Honestly, I think bipolar chicks get a bad rap. Every time some girl goes all fatal attraction and makes bunny stew, she gets labeled, “That crazy bipolar bitch.” What the hell? I would like to take a moment here and say that there is a difference between psychotic sociopaths and bipolar disorder.
Here’s a quick checklist to see if your girlfriend is bipolar or if you’re just dating your future stalker:
Does she sit up all night and stare at you while you sleep. Then when you catch her, she acts like it’s romantic and totally normal? That’s psychotic.
Does she stay up all night because she can never sleep, so she cleans the house at 3:00 in the morning, cleans out the gutters and cooks a hundred different kinds of cookies before you even wake up? That’s bipolar.
Does she turn up in the oddest places? Like outside your gym, at your friend’s houses, your office … even though you never told her where any of these places are? Then leave a stuffed animal with it’s little furry chest slashed open and a note that reads, “Hi baby, this is what I would feel like if you ever left me. Kisses!” That’s psychotic.
Does she disappear on you and friends for weeks at a time, claiming to be busy with work or school but really she’s too depressed to leave her house? Only to reappear hyper, talkative and the life of the party? That’s bipolar.
Does she have violent tendencies? Throw things, hit you, push you, slap you? Again, psychotic.
Another thing to look for is that bipolar people are usually pretty creative, artsy types. Psychos on the other hand are usually to busy pretending to be normal that they don’t have the time or energy to be artistic. However the artist in them will shine through when coming up with terrifying yet creative ways to stalk you and/or scare your friends.
Does she cause scenes in public?
Sleep around when she’s bored with life?
Is she the best sex you’ve ever had?
Does she make you feel like you’re the only person on the planet?
Well that’s a toss up. Because bipolar and psycho chicks are both amazing in bed and can hoe it up with the best of them.
Not to mention they can both be quite the drama queen. To further complicate matters both have an uncanny ability to make the one they’re with feel as if time stands still just for them. I’m not sure why but I have a working hypothesis. I think that that they are such forces of nature, so full of self-created importance and drama that they create a sort of force field around themselves, like gravity. When you’re tied to them emotionally or sexually, you get pulled into their orbit and it starts to feel like you two are the only two objects in the universe. It’s intoxicating until it’s smothering and you’re grasping for air, racking your brain for a memory of the last time you felt normal. Then you realize you haven’t felt normal since before she came into your life.
So there you have it, while it’s true that crazy chicks make for great sex. There are different types of crazy. Some types make them eccentric, artistic, brilliant, moody and difficult. But the other type makes them scary, hazardous to your future love life (because they tend to pop out of closets when you least expect it, even though you could have sworn you changed the locks) and just down right creepy. Face it ladies, no matter how good crazy sex is, it’s just not worth it.
If not for yourself, think of all the innocent teddy bears out there.

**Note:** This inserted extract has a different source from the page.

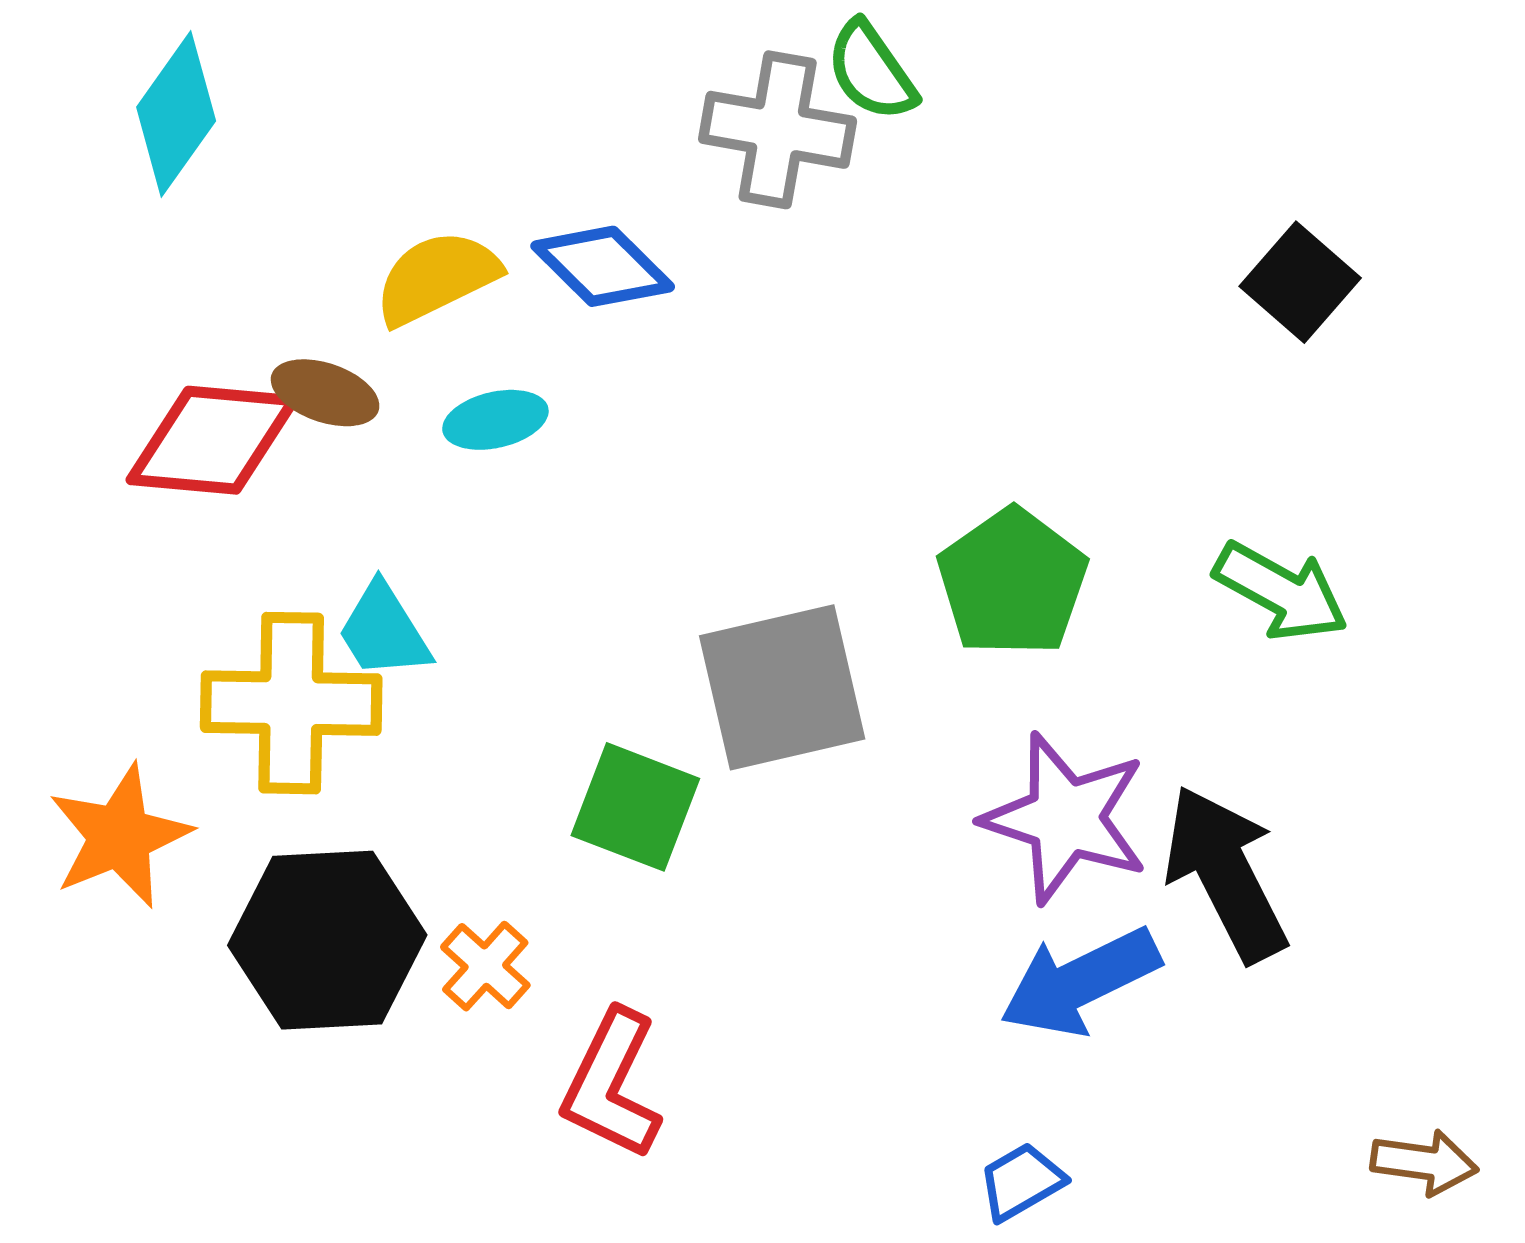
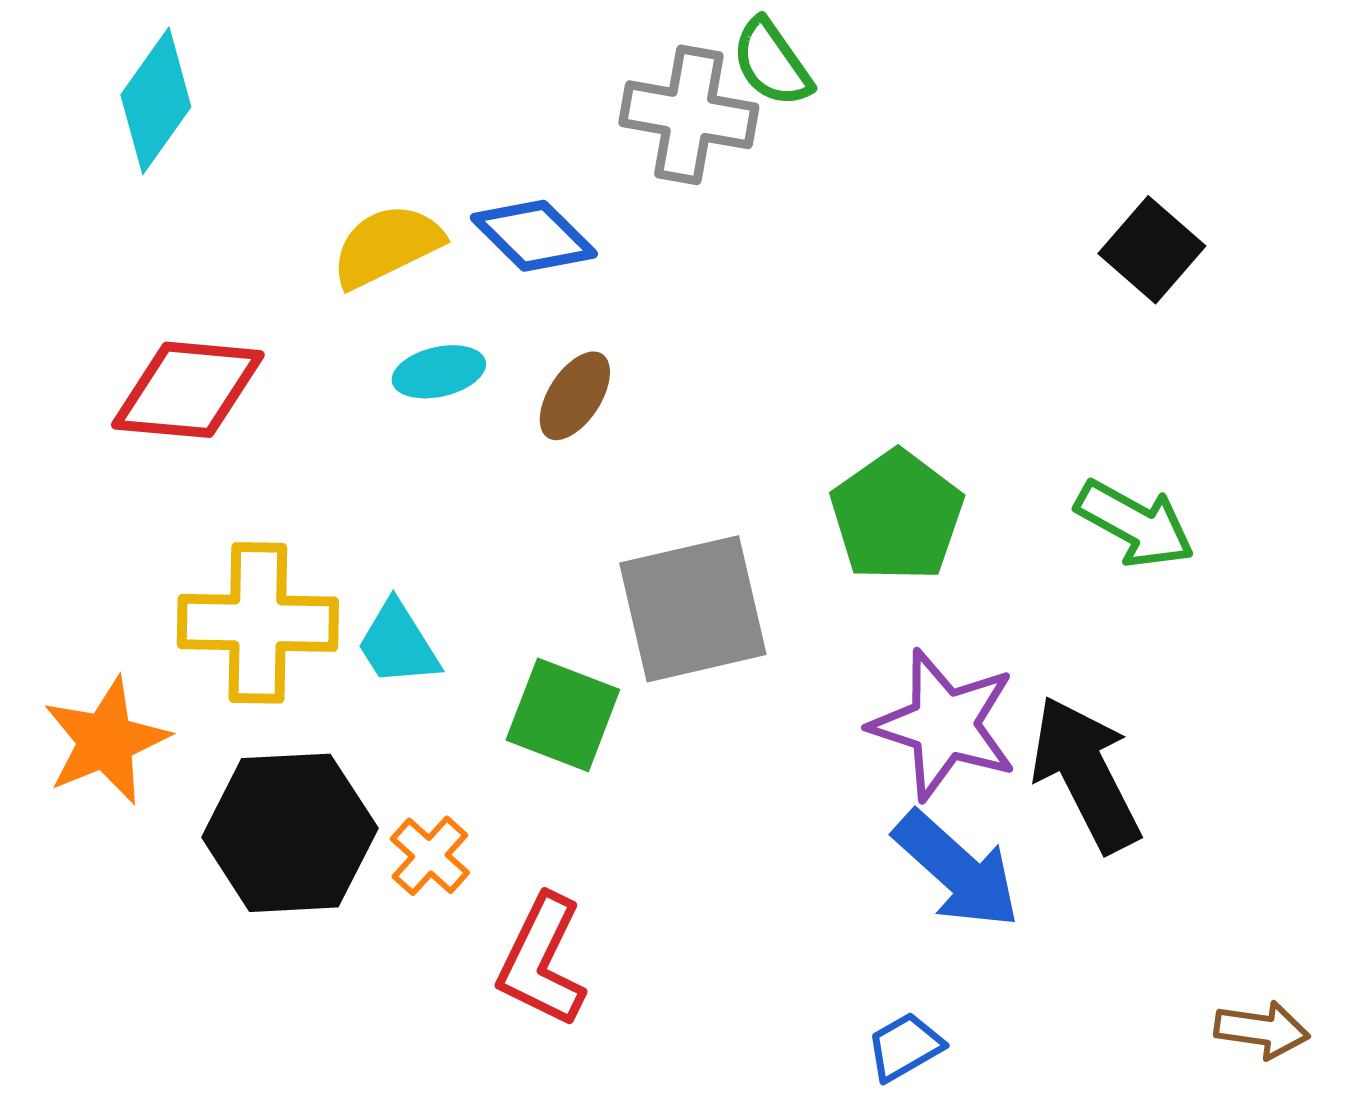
brown ellipse: (325, 393) -> (575, 396), moved, turned -76
cyan trapezoid: (384, 631) -> (398, 644), moved
blue arrow: (1080, 982) -> (957, 870), turned -112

Really, it’s only funny till it’s taped to your windshield.
Tags: bipolar disorder · lesbian · psychotic · sociopath4 Comments
4 responses so far ↓
“Does she cause scenes in public?
Sleep around when she’s bored with life?
Is she the best sex you’ve ever had?
Does she make you feel like you’re the only person on the planet?
Well that’s a toss up. Because bipolar and psycho chicks are both amazing in bed and can hoe it up with the best of them.”
Shit, so I still have no idea which one MY ex is… I vote to vote. All in favor that my ex is both bi-polar AND psychotic say I.
Just checking to see if the comment thingy worked. Got 2 reports it didn’t but I’m not sure what was wrong? … seems ok now.
In response to Maggie: I.
It wasn’t a teddy bear, it was a fucking koala bear because I know how much you want to go to Australia. I thought you would think it was funny. I wasn’t trying to make you mad.